README for /data

This directory contains the few publically-available data sets used for the examples.

Note that some example HQL statements were tested with non-public data, which we can’t make available. Let’s discuss those first. Other statements were simply tested in with Hive but not used with any actual data. These examples are usually fairly obvious from the names chosen for the tables, columns, etc.

One of the cool features of Hive is that it’s easy to create data in CSV, TSV, or other simple formats, put it in HDFS, and then start working with. We encourage you to do that when plaining with the examples for which we can’t provide data.

Non-public Data

The data sets discussed in the Case Studies are private, except where noted.

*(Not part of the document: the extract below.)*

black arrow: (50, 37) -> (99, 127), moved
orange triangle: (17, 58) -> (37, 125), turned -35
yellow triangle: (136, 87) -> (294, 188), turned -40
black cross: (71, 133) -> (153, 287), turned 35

We discussed working with log data, such as the partitioning discussion in Chapter 4, “weblogs” in Chapter 9, and “SerDes” discussed in Chapte 15. We used private data to develop these examples. However, it should be easy to obtain similar data and modify the schema appropriately to match the data or modify the data itself. For example, your peraonal computer probably has log files used internally. Your administrators can give you server logs. There are public Apache server logs available, too. InfoChimps is one of many sources of public data.

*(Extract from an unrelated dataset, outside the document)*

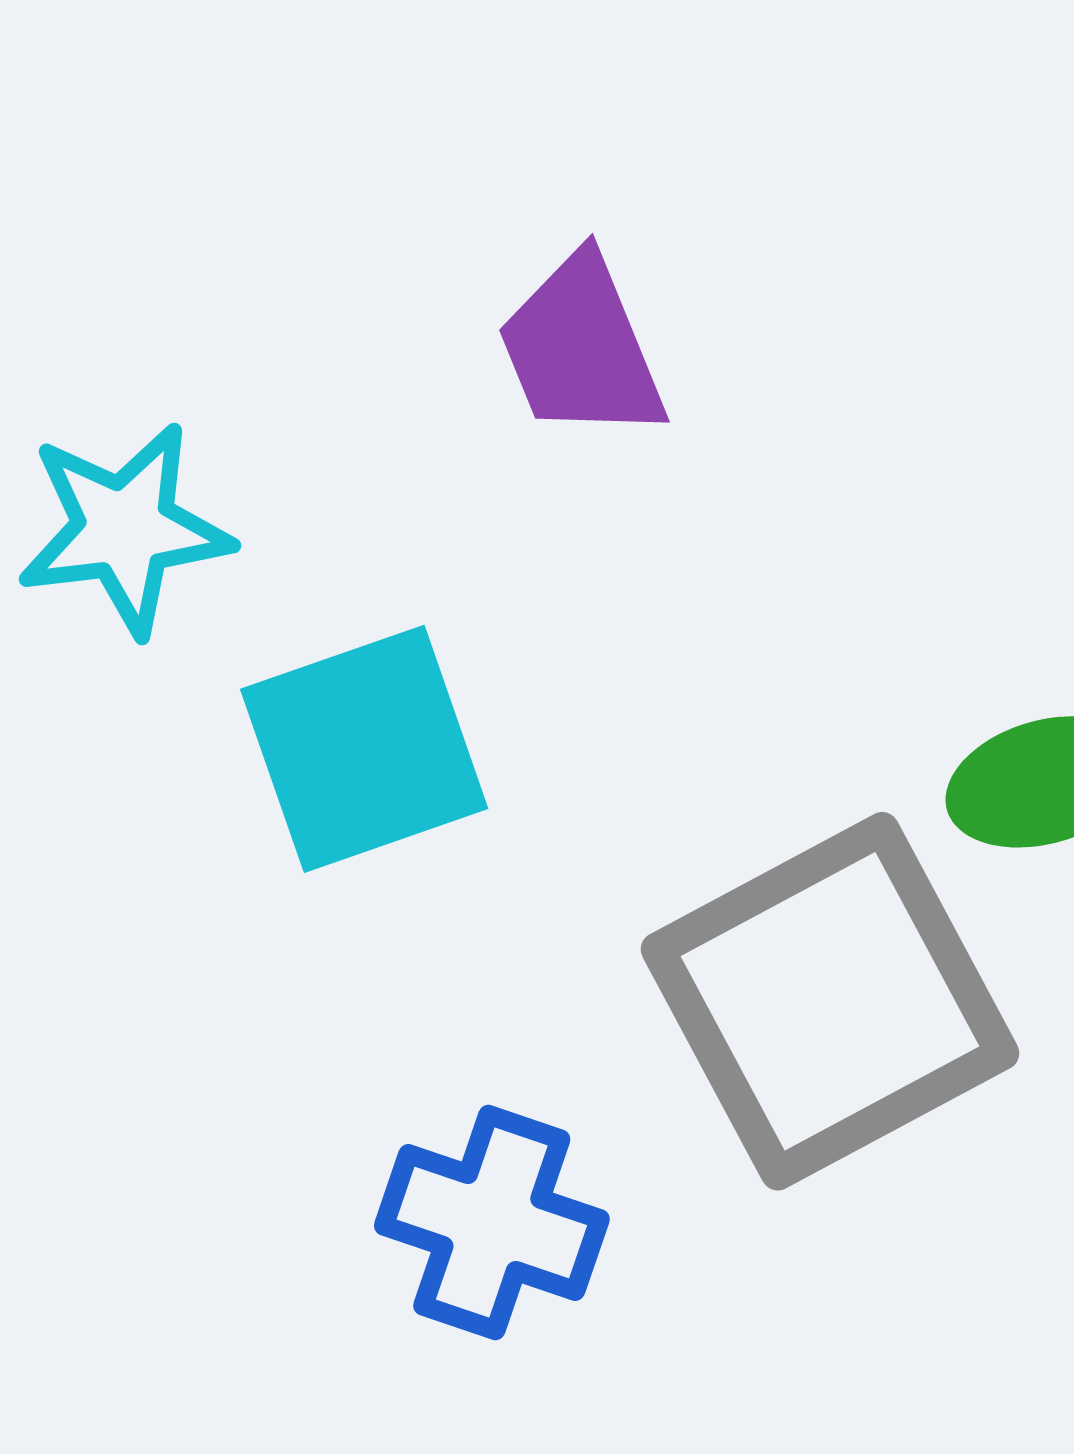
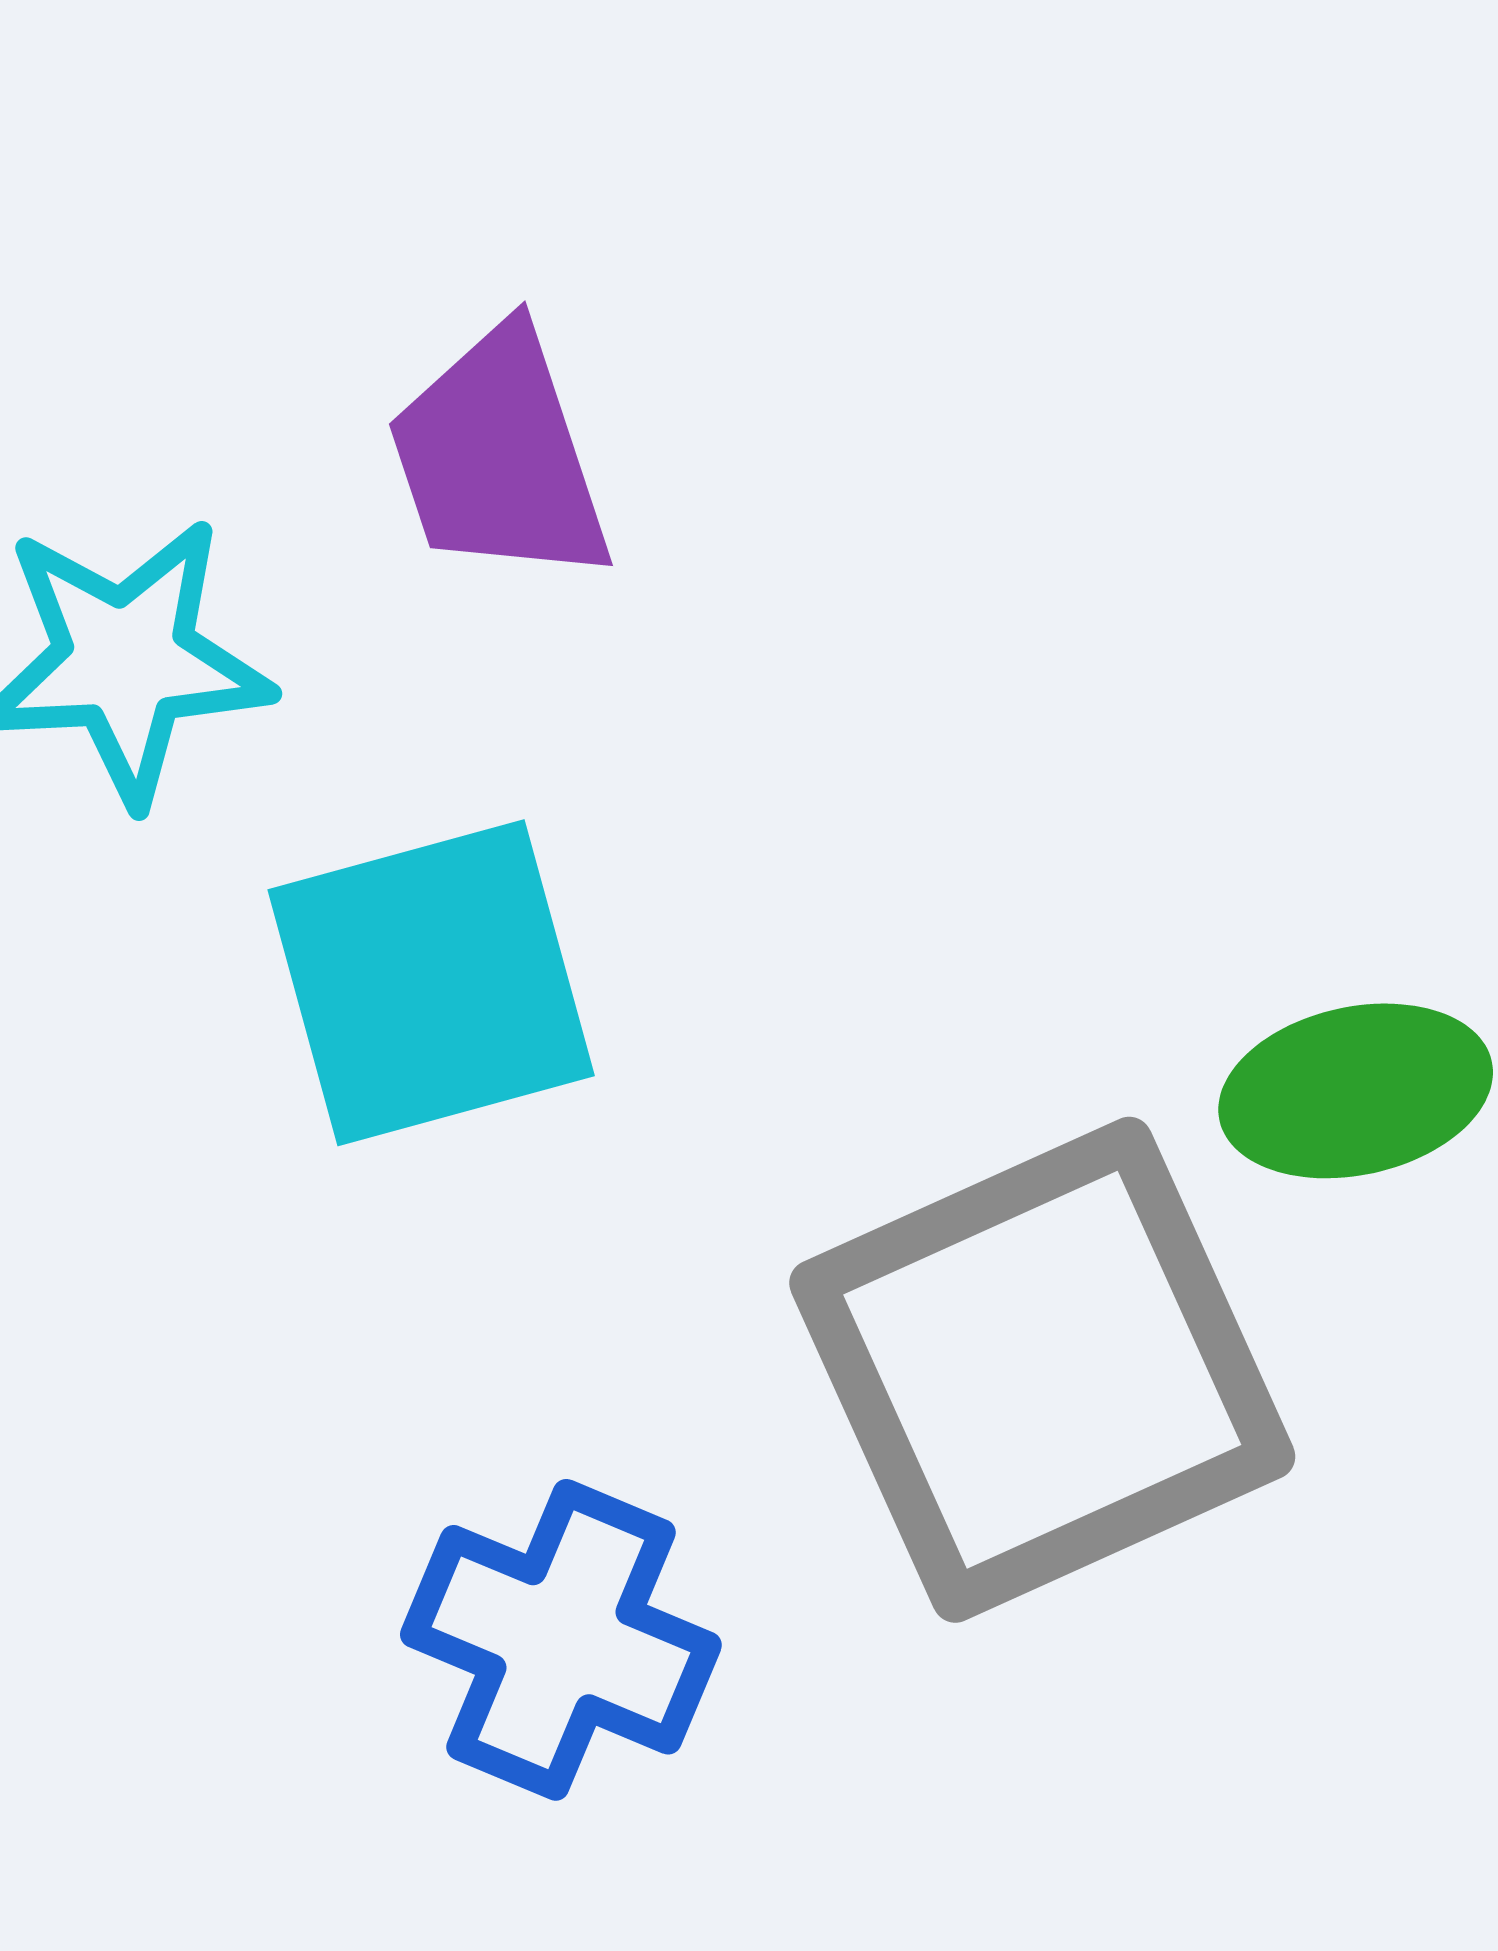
purple trapezoid: (581, 348) -> (499, 456), moved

We used arbitrary text files to play with the WordCount examples in Chapter 1. Any text files will do. Export your favorite Word documents to plain text and start playing.

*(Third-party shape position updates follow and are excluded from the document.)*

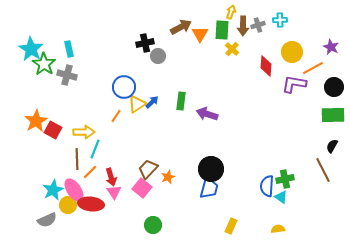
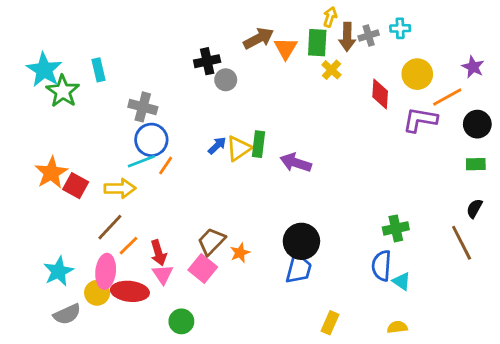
gray cross: (67, 75) -> (143, 107), moved
blue circle: (124, 87) -> (151, 140), moved
yellow triangle: (137, 104) -> (239, 148), moved
green rectangle: (333, 115) -> (476, 164), size x0.6
cyan line: (95, 149) -> (141, 161), moved, turned 48
brown line: (77, 159) -> (110, 227), turned 45
green cross: (285, 179) -> (396, 228), moved
cyan star: (53, 190) -> (58, 271), moved
pink ellipse: (74, 190) -> (106, 271), turned 40
green circle: (153, 225) -> (181, 321), moved

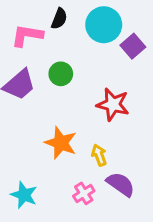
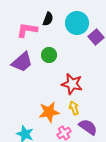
red star: (113, 104) -> (72, 84), moved
orange star: (61, 143) -> (49, 112), moved, turned -30

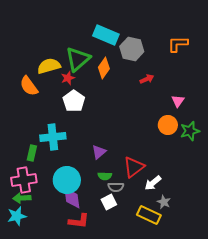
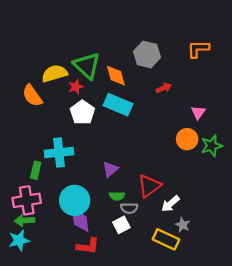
cyan rectangle: (106, 35) -> (118, 105), moved
green triangle: (78, 59) -> (87, 66), turned -36
orange diamond: (104, 68) -> (116, 76), turned -50

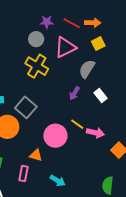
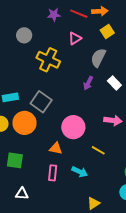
gray circle: (36, 39) -> (24, 35), moved
pink triangle: (65, 47) -> (75, 38), size x0.6
yellow line: (77, 124) -> (98, 150), moved
pink rectangle: (23, 173) -> (53, 173), moved

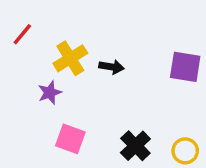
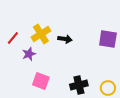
red line: (22, 34) -> (13, 38), moved
black cross: (135, 146) -> (79, 85), turned 30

Public Data in This Directory Tree

Publically-accessible data obtained from other sources are noted in the table below. A few data sets were created ourselves.

Name Path Source Notes
Stocks /data/stocks InfoChimps. Search for the datasets named infochimps_dataset_4777_download_16185 and infochimps_dataset_4778_download_16677. A subset of these datasets adapted for the book’s format.
Dividends /data/dividends Same InfoChimps source. Ditto
Employees /data/employees Hand written by us. A very short file demonstrating Hive’s default text format.